A holistic approach to the air quality of Konya City, Turkey.

Considering an integrated approach to assess all of the measured pollutants in a diurnal, monthly, seasonal, and annual time scales and understanding the mechanisms hidden under low air quality conditions are essential for tackling potential air pollution issues. Konya, located in central Anatolia, is the largest province of Turkey with a surface area of 40,838 km2 and has different industrial activities. The lack of recent detailed studies limits our information on the underlying air pollution levels in Konya and obscuring policymakers to develop applicable mitigation measures. In this study, we used hourly monitored air quality data of CO, NO2, NOx, PM10, PM2.5, and SO2 from five stations in Konya and investigated the temporal and spatial variabilities for the 2008-2018 period via statistical analysis.
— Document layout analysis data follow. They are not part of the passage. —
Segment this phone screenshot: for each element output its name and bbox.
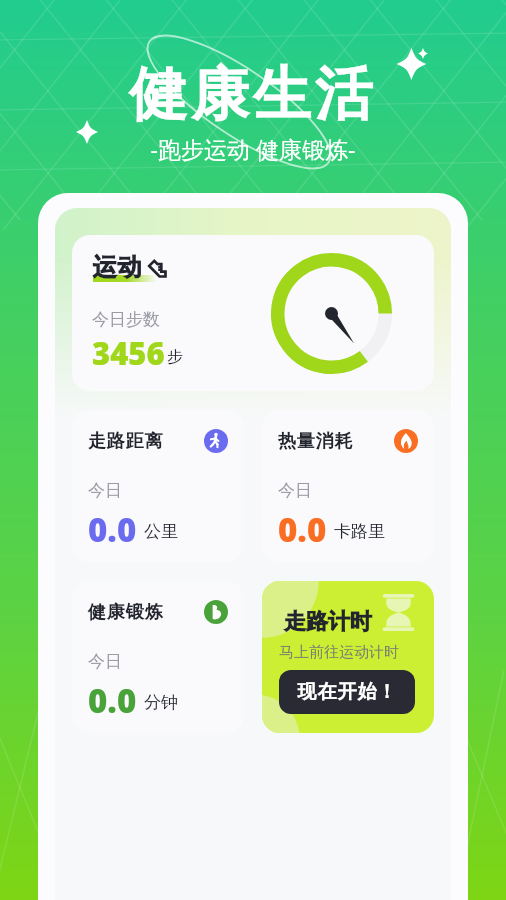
staticText: 卡路里: [334, 521, 385, 542]
staticText: 今日: [88, 651, 122, 672]
staticText: 分钟: [144, 692, 178, 713]
staticText: 今日: [278, 480, 312, 501]
staticText: 步: [167, 347, 183, 367]
staticText: 0.0: [278, 507, 327, 552]
staticText: 走路计时: [284, 608, 372, 636]
staticText: 今日步数: [92, 309, 160, 330]
staticText: 0.0: [88, 678, 137, 723]
staticText: 马上前往运动计时: [279, 643, 399, 662]
staticText: 健康生活: [0, 58, 506, 131]
staticText: 健康锻炼: [88, 601, 164, 624]
button[interactable]: 运动: [72, 235, 434, 391]
button[interactable]: 走路距离: [72, 410, 244, 562]
staticText: -跑步运动 健康锻炼-: [0, 133, 506, 164]
staticText: 今日: [88, 480, 122, 501]
staticText: 0.0: [88, 507, 137, 552]
button[interactable]: 健康锻炼: [72, 581, 244, 733]
staticText: 现在开始！: [297, 680, 397, 704]
staticText: 3456: [92, 332, 165, 374]
other: 健康锻炼: [204, 600, 228, 624]
button[interactable]: 走路计时: [262, 581, 434, 733]
button[interactable]: 热量消耗: [262, 410, 434, 562]
staticText: 热量消耗: [278, 430, 354, 453]
button[interactable]: 现在开始！: [279, 670, 415, 714]
other: 热量消耗: [394, 429, 418, 453]
staticText: 走路距离: [88, 430, 164, 453]
staticText: 公里: [144, 521, 178, 542]
staticText: 运动: [92, 252, 142, 282]
other: 走路距离: [204, 429, 228, 453]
Upon analysis, particulate matter was found to be the dominant pollutant deteriorating the air quality of Konya. The highest 2008-2018 periodic mean value of PM10 was found in Karatay Belediye as 70.5 µg/m3, followed by 67.4 µg/m3 in Meram, 58.7 µg/m3 in Selçuklu, and 43.7 µg/m3 in Selçuklu Belediye. The 24-h limit value of PM10 given as 50 µg/m3 in the legislation was violated in all of the stations, mainly during winter and autumn. High positive correlations were found among the stations, and the highest correlation was obtained between Selçuklu Belediye and Karatay Belediye with a Pearson correlation coefficient of 0.77. Long-term data showed a decreasing trend in PM10 concentrations. Diurnal variability is found to be more pronounced than weekly variability. For almost all of the pollutants, except for photochemical pollutants like O3, a prominent result was the nighttime and morning rush hours high-pollutant levels. A case study done for the January 29, 2018 to February 05, 2018 episode showed the importance of meteorology and topography on the high levels of pollution. Limitation of the pollutant transport and dilution by meteorological conditions and the location of Konya on a plain surrounded by high hills are believed to be the main reasons for having low air quality in the region.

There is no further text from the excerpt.